Differentials & Drive Axles 21 illustrations ~2019 words

E53 AWD & DSC III

Model: E53

Production: From 9/00 to 9/03

Drivetrain

The transfer case, driveshafts, final drives and half shafts make up the drivetrain assembly.

The transfer case is always mounted in the same position on the X5. This applies to other markets and future models that will utilize different transmissions for different engine configurations. With these models, the transmission tail shafts will be modified to match up with the transfer case.

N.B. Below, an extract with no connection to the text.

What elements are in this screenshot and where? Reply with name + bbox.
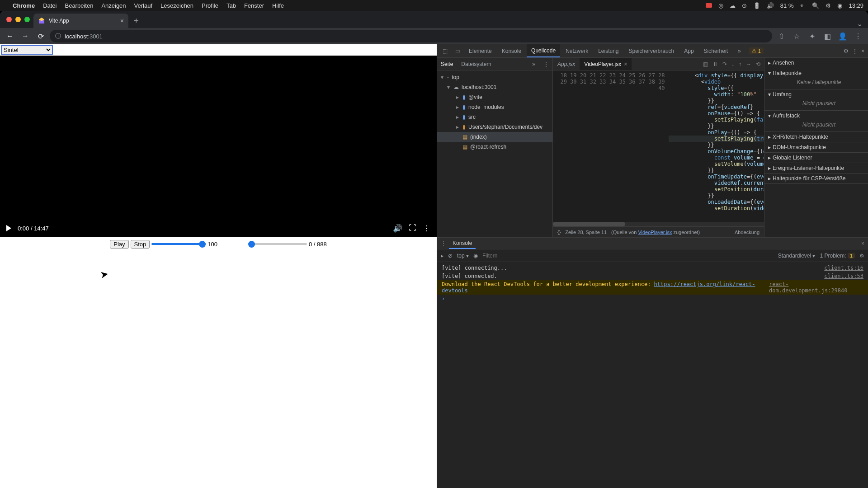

The rear driveshaft is a two piece unit using a center bearing, while the front drive shaft is a single piece that is splined to the transfer case and bolted to the front differential.

Scheme 33

Scheme 33: Drivetrain

The breather vents for both differentials and the transfer case are mounted higher up on the chassis to prevent water from entering if the vehicle is driven off road through water. The front breather passes up into the engine compartment and is mounted under the left side ignition coil cover. The rear breather passes along the under side of the body and is mounted behind the left side wheel arch cover. The breather vent for the transfer case is mounted up high in the driveshaft tunnel.

Scheme 34

Scheme 34

Drivetrain-Transfer Case

The transfer case is manufactured by New Process Gear Division of New Venture Gear Company. It is identified as model NV 125.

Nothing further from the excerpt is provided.